Suriye'nin normalleşmesi için Beşşar Esed'in gitmesi gerektiğini, çünkü göç eden insanların başka türlü ülkesine dönmeyeceğini kaydeden Bozkır, Suriye'de şu anda Rusya faktörünün de çok önemli olduğunu ifade etti. Bozkır, "Rusya, Suriye sayesinde 300 yıllık hedefine ulaştı. Sıcak sulara inmek, yani Akdeniz'e inmek... Bugün Rusya'nın Suriye'de hem deniz üssü hem de hava üssü var. Bazı avantajlar elde ettiği için orada önemli bir aktör Rusya.
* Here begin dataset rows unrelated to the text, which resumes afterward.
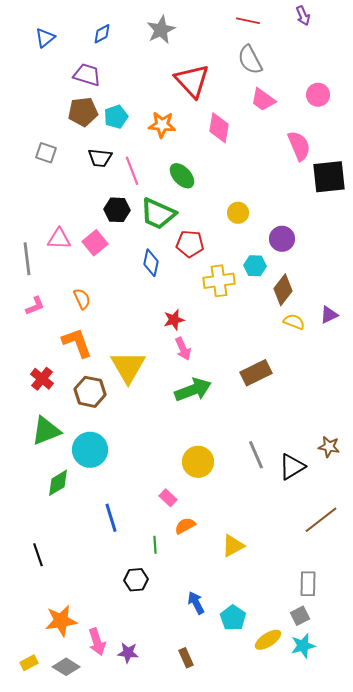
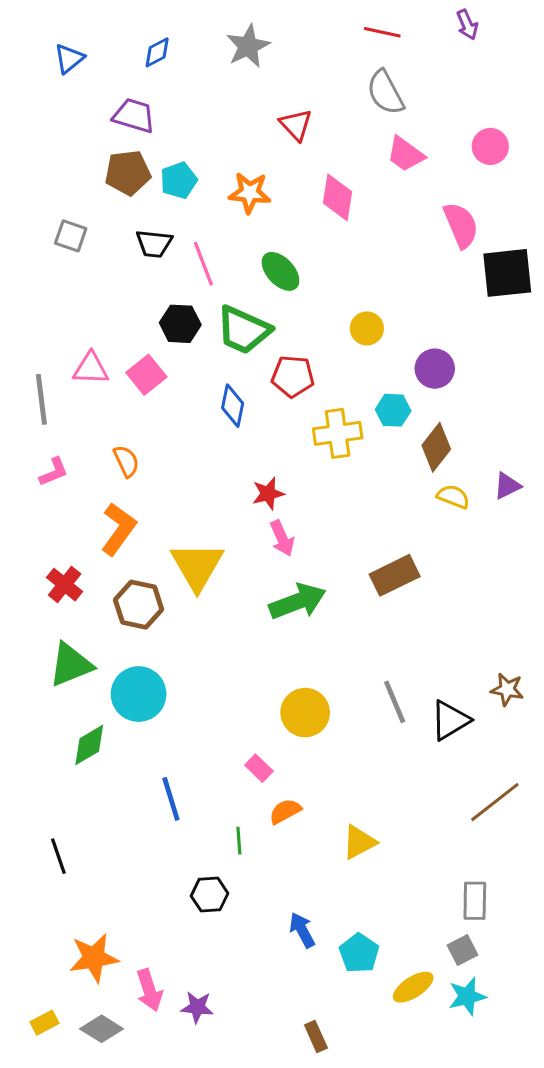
red triangle: (192, 81) -> (296, 125), size x0.6
orange L-shape: (77, 343) -> (119, 529), turned 56
brown rectangle: (186, 658) -> (316, 1036), moved

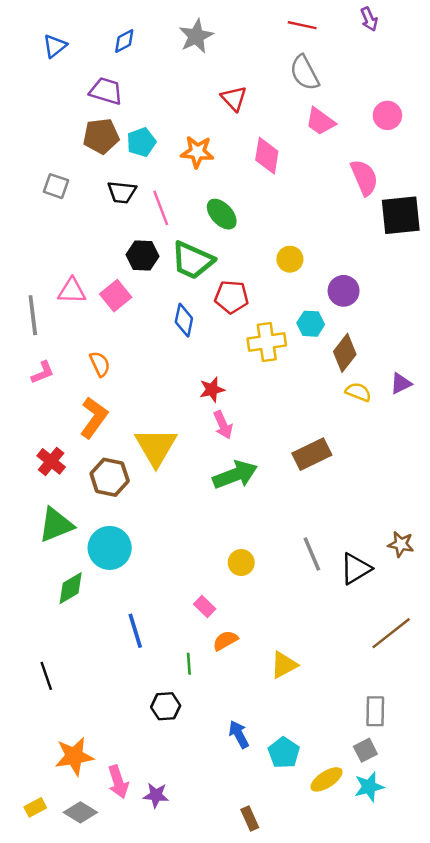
yellow circle: (305, 713) -> (241, 563), size x0.7

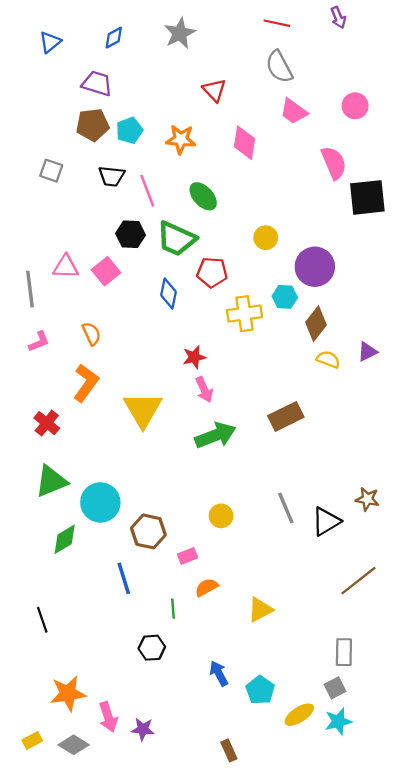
purple circle: (344, 291) -> (315, 267), size x1.4
brown hexagon: (110, 477) -> (148, 531), moved
pink rectangle: (205, 606) -> (188, 556), turned -66

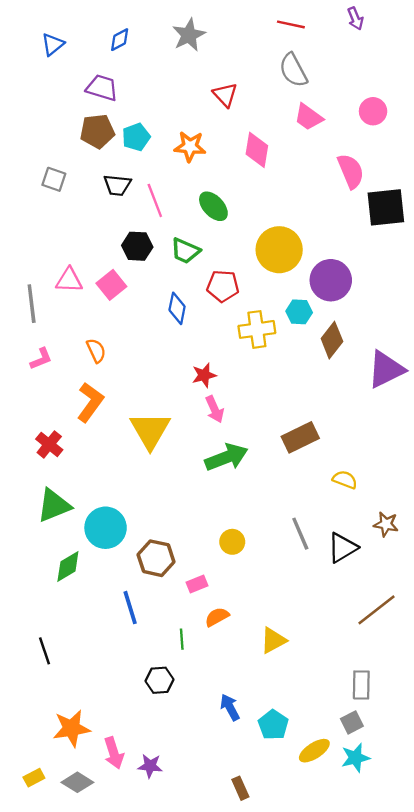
yellow circle: (266, 238) -> (279, 250), size x1.8
green trapezoid: (176, 239) -> (185, 251), size x0.7
purple triangle: (367, 352) -> (386, 369), size x1.8
yellow semicircle: (328, 359) -> (345, 480), moved

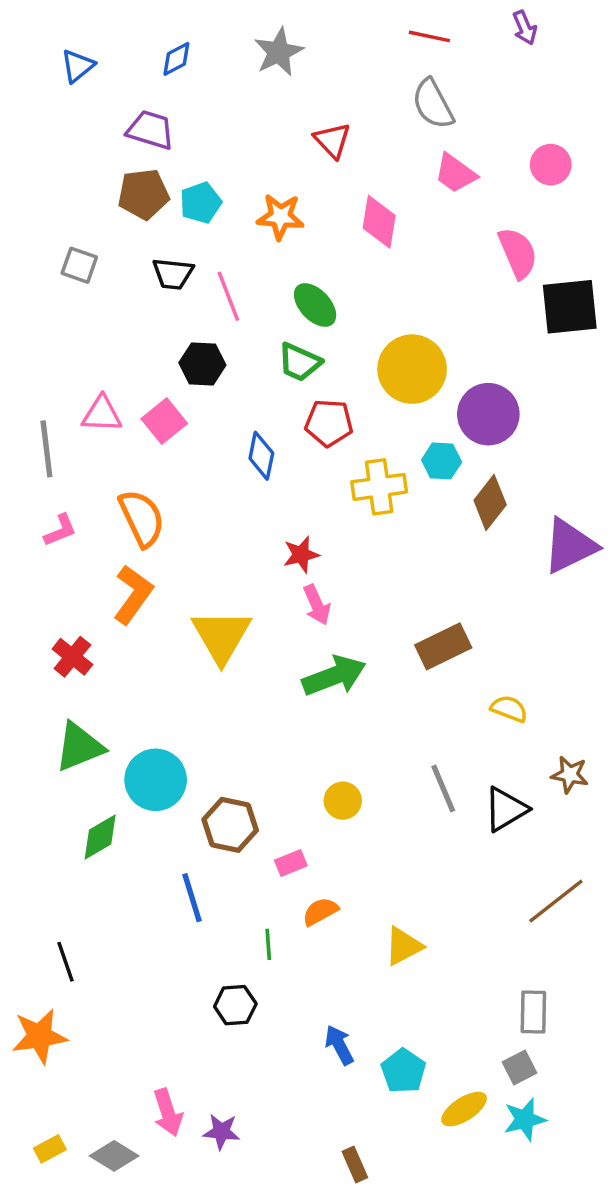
green trapezoid: (185, 251) -> (299, 362), moved
orange semicircle: (96, 351) -> (142, 518), size x1.6
orange star: (71, 728) -> (39, 1036), moved

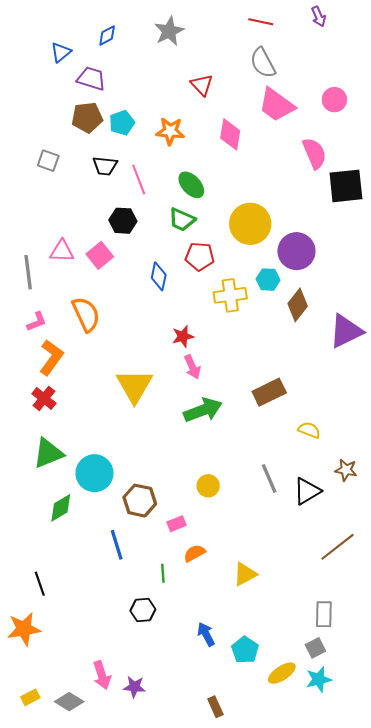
blue triangle: (78, 66) -> (61, 52), moved
pink trapezoid: (455, 173) -> (277, 105), size x1.4
orange L-shape: (133, 594) -> (51, 357), moved

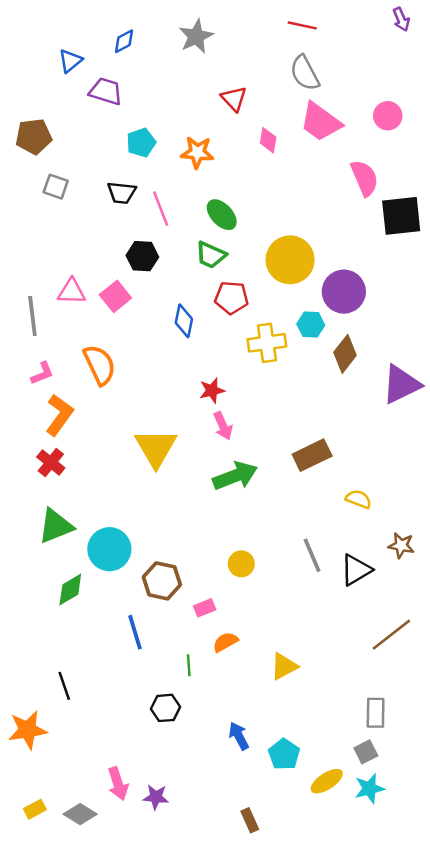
purple arrow: (319, 16) -> (401, 19), moved
brown pentagon: (87, 118) -> (34, 137), moved
pink diamond: (230, 134) -> (268, 140), moved, size x0.7
black line: (40, 584) -> (64, 686), moved

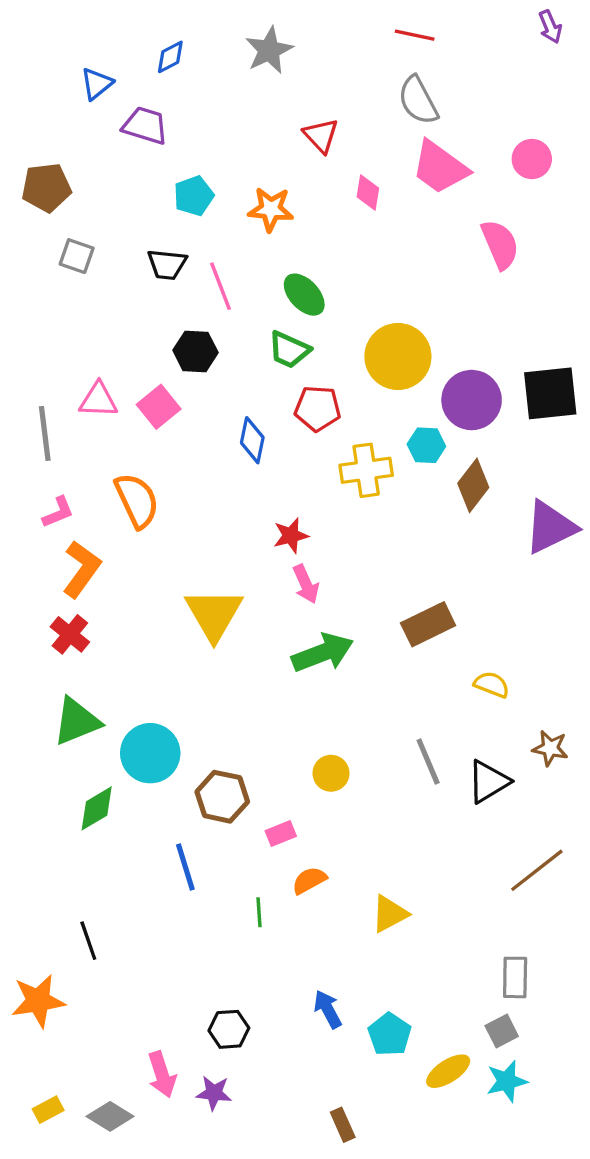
black square: (401, 216) -> (550, 393), moved
black hexagon: (166, 708) -> (229, 1029), moved

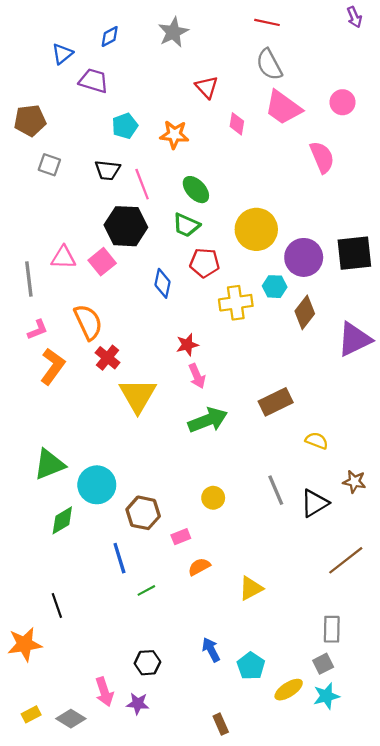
black hexagon: (195, 351) -> (126, 226), size x1.5
red cross: (70, 634) -> (108, 358), moved
green line: (259, 912) -> (146, 590), moved, turned 66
Bugün Suriye'de 'Rusya'sız bir çözüm olamaz' kavramı da oturmuştur." dedi.
Coğrafyasındaki olaylarla ilgili Türkiye tavrını ortaya koymasaydı ve belki bu kadar tenkit edilen hamlelerini yapmasaydı Türkiye'nin bugün bölgede "esamesinin" okunmayacağını dile getiren Bozkır, "Bakın Lozan'da Suriye ile ilgili bir konferans tertip ediliyor, 4 ülke ABD, Rusya, Türkiye ve Suudi Arabistan katılıyor. Bu çok önemli. Türkiye Suriye'nin çözümünde burada bulanacak." diye konuştu.
Türkiye'nin ABD ile ilişkilerinde belki çok iyi günler yaşanmadığını ama ABD ile Türkiye'nin stratejik ortak olduğunu kaydeden Bozkır, "İki ülkenin de ilişkilerini bozma lüksü yoktur. Ama bu ilişkileri yürütürken böyle amir-memur şeklinde yürümesi de mümkün değildir. Eşit ülkeler olarak oturacağız, Suriye'de ne yapılacak fikrimizi söyleyeceğiz. 'Sen benim dediğimi duymadın mı, ne biçim konuşuyorsun' demeyecek kimse. Çünkü bizim dediklerimiz bölge ülkesi olarak doğru şeyler olabiliyor." değerlendirmesinde bulundu.